Here is a step-by-step run through of how recursive function calls work in this example:

1. In the main section round = 4 and recur() is called for the first time.

2. Inside the recur function, result is set to 99999 as round =4 only at this recursion level.

3. result  then relies on a recursive call to recur() with argument 3 to be added to the value of round at this level, which is 4.

4. Since at this inner level round is 3, it goes right on to the next update to the value of result by calling recur(2) to be added to the value of round at this level, which is 3.

5. result  then relies on a recursive call to recur with argument 2 to be added to the value of round at this level, which is 3.

6. Since at this inner level round is 2, it goes right on to the next update to the value of result by calling recur(1) to be added to the value of round at this level, which is 2.

7. result  then relies on a recursive call to recur() with argument 1 to be added to the value of round at this level, which is 2

8. Since at this inner level round is 1, it goes right on to the next update to the value of result by calling recur(0) to be added to the value of round at this level, which is 1.

9. At this deepest/innermost recursion level of the recur function, the if conditional fails since round = 0, and therefore the else clause kicks in so that result = 0. That value of result is then returned to the next instance upwards of the recur function. The print command is unreachable in the innermost function call (when round = 0).

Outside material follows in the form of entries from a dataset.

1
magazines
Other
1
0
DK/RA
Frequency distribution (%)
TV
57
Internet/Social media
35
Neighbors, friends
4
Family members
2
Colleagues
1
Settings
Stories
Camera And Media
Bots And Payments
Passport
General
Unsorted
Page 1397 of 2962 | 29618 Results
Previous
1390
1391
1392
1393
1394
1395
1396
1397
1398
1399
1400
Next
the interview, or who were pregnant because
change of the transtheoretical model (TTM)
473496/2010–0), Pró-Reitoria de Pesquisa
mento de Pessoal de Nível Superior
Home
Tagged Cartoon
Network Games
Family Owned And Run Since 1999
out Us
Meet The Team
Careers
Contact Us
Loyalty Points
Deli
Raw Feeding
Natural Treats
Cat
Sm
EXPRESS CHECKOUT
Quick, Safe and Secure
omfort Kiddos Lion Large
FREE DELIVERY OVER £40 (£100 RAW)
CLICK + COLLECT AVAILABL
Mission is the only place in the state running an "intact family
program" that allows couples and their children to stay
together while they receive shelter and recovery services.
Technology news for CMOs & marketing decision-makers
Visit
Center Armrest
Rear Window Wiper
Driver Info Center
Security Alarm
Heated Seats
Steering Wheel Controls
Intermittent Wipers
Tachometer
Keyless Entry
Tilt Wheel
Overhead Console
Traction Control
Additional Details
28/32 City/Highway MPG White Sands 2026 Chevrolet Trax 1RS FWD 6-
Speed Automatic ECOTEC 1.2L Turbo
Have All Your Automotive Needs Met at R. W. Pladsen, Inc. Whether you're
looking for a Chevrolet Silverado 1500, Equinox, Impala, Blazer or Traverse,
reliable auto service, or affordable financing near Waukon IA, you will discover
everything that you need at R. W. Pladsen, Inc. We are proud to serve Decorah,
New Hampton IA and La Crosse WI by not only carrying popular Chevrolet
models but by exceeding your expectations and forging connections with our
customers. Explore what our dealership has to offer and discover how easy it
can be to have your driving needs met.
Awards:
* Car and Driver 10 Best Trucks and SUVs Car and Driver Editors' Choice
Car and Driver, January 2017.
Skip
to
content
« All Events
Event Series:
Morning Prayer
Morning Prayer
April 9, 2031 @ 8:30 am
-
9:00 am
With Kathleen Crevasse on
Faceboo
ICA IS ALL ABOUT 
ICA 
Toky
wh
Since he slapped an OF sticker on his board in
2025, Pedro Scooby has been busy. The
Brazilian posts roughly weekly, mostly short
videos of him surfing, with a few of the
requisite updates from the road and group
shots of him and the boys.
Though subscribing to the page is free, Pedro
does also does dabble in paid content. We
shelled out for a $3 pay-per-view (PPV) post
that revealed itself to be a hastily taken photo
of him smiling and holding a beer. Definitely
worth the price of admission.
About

10. Now back up to where the local variable for round is 1, the print command is reached for the first time, and prints the value of result which is 0 + 1 = 1.Then return result=1 to the next level up in function calls, when round =2.

11. In that function's local variable space round=2 and result gets that 2 added to the return value from the function nested underneath it with a value of 1. So result is 2+1 =3. That value of 3 is printed. and returned up the function recursion ladder again to where round = 3 locally there. round=3 + the return value of result =3 gives 6 and 6 is printed.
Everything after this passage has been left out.